I remember when we were going to work up at Los Alamos. We were in these flatbed trucks. It was maybe 25, 30 people from the valley that were going through Española. We had to go through the loops. It was a dirt road. We didn’t have blacktops in it. It was something funny. If the driver was a little careless and driving a little too fast, you kind of lose your seat there a little bit.

But it was done well. I think that all-in-all, the Manhattan Project was a great success. I think that the great success comes from the sweat of everybody that’s involved, the laborers, the janitors, the electricians.

It’s something new, you know. Because the amount of electrical power that has to go to certain buildings is different from an ordinary building. Everything was new to us, too, and we all cooperated and did what we had to.

Schiferl: Can you think of any stories that are either especially funny or just memorable or scary that happened during the war, or maybe just afterwards? They don’t have to necessarily be at Los Alamos, but sort of Los Alamos related.

Salazar: Yeah. Related.

Atencio: Related to the culture.

Salazar: The culture.

Atencio: It was totally a different culture when the military came in and the military culture compared to Northern New Mexico culture.

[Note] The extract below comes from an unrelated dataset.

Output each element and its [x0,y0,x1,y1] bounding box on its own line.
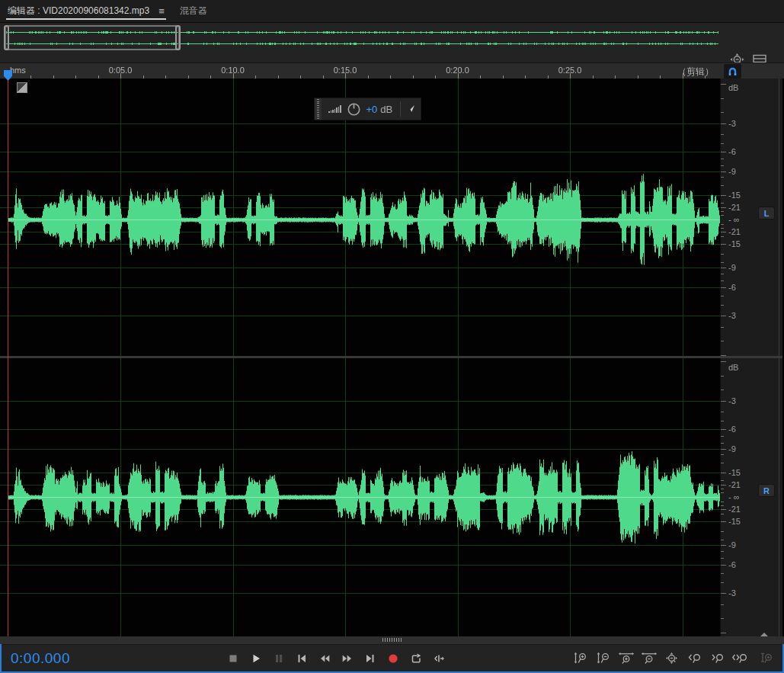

Salazar: Yeah. Oh, yeah. Well, the thing was that the people that came to work at Los Alamos came from different parts of the country, from different cultures. They came to a very, very small area here in New Mexico, and small communities. 

Needless to say, some of the dances that we had in our community have changed. The GIs would come in and start dancing with the girls and all this stuff. A lot of us didn’t think too much of it, and so consequently, there was a problem there. 

But I think it was the same thing in the roads. I remember going in my dad’s truck, going to El Rancho, and there was a short convoy of trucks going to Los Alamos. This military policeman got very upset at me, because I was going slowly. He shoved me to the side and I had to pull off. They got in and they drove through.

There was nothing you could do. Because even in Pojoaque, they had a couple of MP stations there, just to direct traffic and stuff like that. We found it odd, but we lived through it. The same thing with the dances; the dances would get a little rough, because the GIs were there. It happens in all Army towns.

But, I think that all-in-all, I think everything went well. I think that we should all be proud of the project. I certainly am, and I saw it from the beginning to the end.

Atencio: That’s a lot of information, from before they started DP and some of these other buildings to now. So, you went there, you were about 16, 17?

Salazar: 16.

Atencio: 16. And, that was in 1943, ’44?

Salazar: Well, they started in ’43.

Atencio: ’43.

Salazar: Yeah.

Atencio: Now, this man has seen a lot of changes in Los Alamos, from nothing but barracks there to some of the modern buildings now. I haven’t been to the badge office in a while. It’s no longer in the Ad Building anymore. They have this great big modern building.

Salazar: Yeah.

Atencio: Yeah.

Salazar: Well, you know that one of the first things that had to be installed was the guard station at the bottom of the second mesa, before you got up to the main mesa. They would come down and take us in buses from the main MP station, and then take us into the fenced area. After we were in the fenced area, we’d get off the buses and you’d go there and get your badge. 

In those days, we didn’t use the badge so much as we used the washer. It had the number assigned to you. You’d throw the little washer in a slot, and that was for your laborers. The timekeepers would get your washer in the afternoon and give you eight hours’ credit. But it was hard doing in those days.